The U.S. Geological Survey (USGS) and the city of Cedar Rapids conducted a cooperative study from 1992 to 1996 to assess the hydrogeology and water quality in the Cedar River, Cedar River alluvial aquifer, Devonian aquifer, and Silurian aquifer in a 231-square-mile area of Benton and Linn Counties near Cedar Rapids, Iowa. The city of Cedar Rapids withdrew an average of 34 million gallons per day between July 1,1995, and June 30, 1996, from the Cedar River alluvial aquifer for its drinking-water supply.
The ground-water flow system in the 231-square-mile area was simulated using a modular, three-dimensional, finite-difference groundwater flow model (MODFLOW) under steady-state conditions. The three-layer groundwater flow model simulates ground-water flow in layer 1 for unconsolidated deposits that include the Cedar River alluvial aquifer; in layer 2 for the Devonian aquifer and buried-channel aquifer; and in layer 3 for the Silurian aquifer. Primary sources of inflow to the ground-water flow system in the model area include infiltration of precipitation (63.5 percent) and leakage from the Cedar River (34.7 percent). Pumpage from municipal, industrial, and private wells accounts for about 48.3 percent of system outflow.
Primary sources of inflow to the Cedar River alluvial aquifer include leakage from the Cedar River (74.2 percent), leakage from adjacent or underlying hydrogeologic units (20.9 percent), and infiltration of precipitation (4.9 percent). Pumpage by municipal water-supply wells from the alluvial aquifer accounts for about 78.0 percent of system outflow.

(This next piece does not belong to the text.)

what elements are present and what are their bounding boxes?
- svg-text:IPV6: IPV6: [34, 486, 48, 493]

Simulations of two hypothetical conditions using the steady-state ground-water flow model were conducted to evaluate quantitative changes on sources of water to the Cedar River alluvial aquifer. Results for the scenario representing a period of less-than-average annual precipitation for 1961-90 indicate a 32.0-percent reduction of total ground-water flow and a 5.7-percent increase in river leakage to the Cedar River alluvial aquifer. Results for the scenario representing increased pumping from the Cedar River alluvial aquifer, with pumping increased 68.3 percent from about 41 million gallons per day (for the calibrated model) to about 70 million gallons per day, indicate a 70.9-percent increase in simulated river leakage.

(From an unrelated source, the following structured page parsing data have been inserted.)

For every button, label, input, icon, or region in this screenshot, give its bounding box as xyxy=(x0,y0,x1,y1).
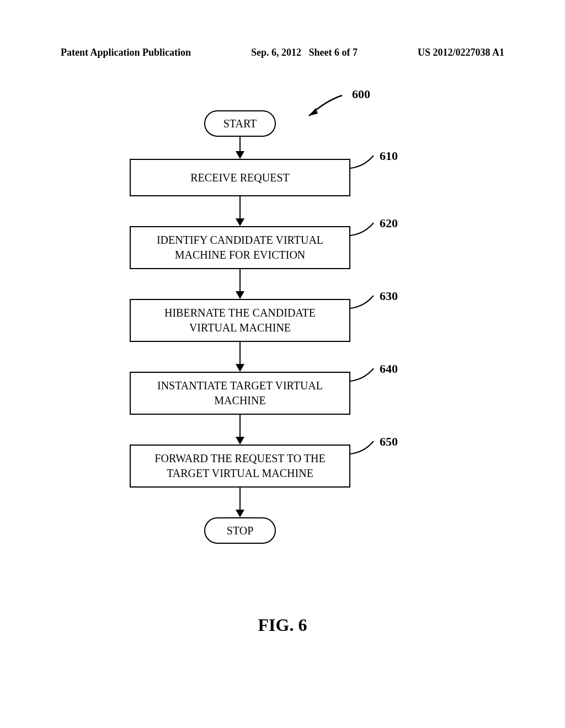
step-640-ref: 640 xyxy=(380,362,398,376)
arrow-610-to-620 xyxy=(239,196,241,220)
step-610-text: RECEIVE REQUEST xyxy=(190,170,289,185)
figure-ref-arrow xyxy=(303,93,348,120)
step-610-box: RECEIVE REQUEST xyxy=(130,159,350,196)
header-pub-number: US 2012/0227038 A1 xyxy=(418,47,504,58)
step-620-box: IDENTIFY CANDIDATE VIRTUAL MACHINE FOR E… xyxy=(130,226,350,269)
arrow-head-650-to-stop xyxy=(236,510,244,517)
step-650-ref: 650 xyxy=(380,435,398,449)
stop-terminal: STOP xyxy=(204,517,276,544)
arrow-head-630-to-640 xyxy=(236,364,244,372)
header-sheet: Sheet 6 of 7 xyxy=(309,47,358,58)
step-630-text: HIBERNATE THE CANDIDATE VIRTUAL MACHINE xyxy=(164,306,316,335)
start-label: START xyxy=(223,117,257,130)
step-620-text: IDENTIFY CANDIDATE VIRTUAL MACHINE FOR E… xyxy=(157,233,323,263)
step-620-ref: 620 xyxy=(380,216,398,231)
arrow-620-to-630 xyxy=(239,269,241,292)
step-630-box: HIBERNATE THE CANDIDATE VIRTUAL MACHINE xyxy=(130,299,350,342)
step-610-ref: 610 xyxy=(380,149,398,163)
arrow-start-to-610 xyxy=(239,137,241,152)
step-630-ref: 630 xyxy=(380,289,398,303)
arrow-head-640-to-650 xyxy=(236,437,244,445)
step-650-connector xyxy=(350,440,378,459)
step-640-connector xyxy=(350,367,378,387)
header-date: Sep. 6, 2012 xyxy=(251,47,301,58)
arrow-head-620-to-630 xyxy=(236,291,244,299)
header-date-sheet: Sep. 6, 2012 Sheet 6 of 7 xyxy=(251,47,358,58)
step-640-box: INSTANTIATE TARGET VIRTUAL MACHINE xyxy=(130,372,350,415)
arrow-head-610-to-620 xyxy=(236,218,244,226)
flowchart-diagram: 600 START RECEIVE REQUEST 610 IDENTIFY C… xyxy=(0,77,565,629)
stop-label: STOP xyxy=(227,524,254,537)
figure-ref-label: 600 xyxy=(352,87,370,101)
page-header: Patent Application Publication Sep. 6, 2… xyxy=(61,47,504,58)
arrow-head-start-to-610 xyxy=(236,151,244,159)
arrow-650-to-stop xyxy=(239,488,241,511)
header-publication-type: Patent Application Publication xyxy=(61,47,191,58)
arrow-630-to-640 xyxy=(239,342,241,365)
step-610-connector xyxy=(350,154,378,174)
figure-label: FIG. 6 xyxy=(0,615,565,635)
step-640-text: INSTANTIATE TARGET VIRTUAL MACHINE xyxy=(157,378,323,408)
start-terminal: START xyxy=(204,110,276,137)
arrow-640-to-650 xyxy=(239,415,241,438)
step-650-box: FORWARD THE REQUEST TO THE TARGET VIRTUA… xyxy=(130,445,350,488)
step-630-connector xyxy=(350,295,378,314)
step-620-connector xyxy=(350,222,378,241)
step-650-text: FORWARD THE REQUEST TO THE TARGET VIRTUA… xyxy=(154,451,325,481)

Commonly used herbicides in Iowa such as atrazine (and the metabolite products deethylatrazine and deisopropylatrazine), cyanazine, and metolachlor, when detected in the Cedar River alluvial aquifer, were typically at small concentrations (less than 1.0 microgram per liter). Atrazine concentrations in 26 of the 64 wells sampled were less than the 0.05 microgram per liter minimum reporting level. Most ground-water samples collected from the Devonian and Silurian aquifers had herbicide concentrations less than 0.05 microgram per liter. Nitrite-plus-nitrate nitrogen (nitrate) concentrations in ground-water samples varied from less than the minimum reporting level (0.05 milligram per liter) to 15.0 milligrams per liter. Nitrate was not detected in samples from 18 wells, and nitrate concentrations greater than the Maximum Contaminant Level for nitrate as nitrogen (10 milligrams per liter) were detected in samples from 4 wells.
Several areas in the Cedar River alluvial aquifer with large iron and manganese concentrations could be related to the original depositional environment of the sediment. In general, large iron and manganese concentrations in ground water are often associated with abundant organic and argillaceous material in sediment near old meander channels and sloughs.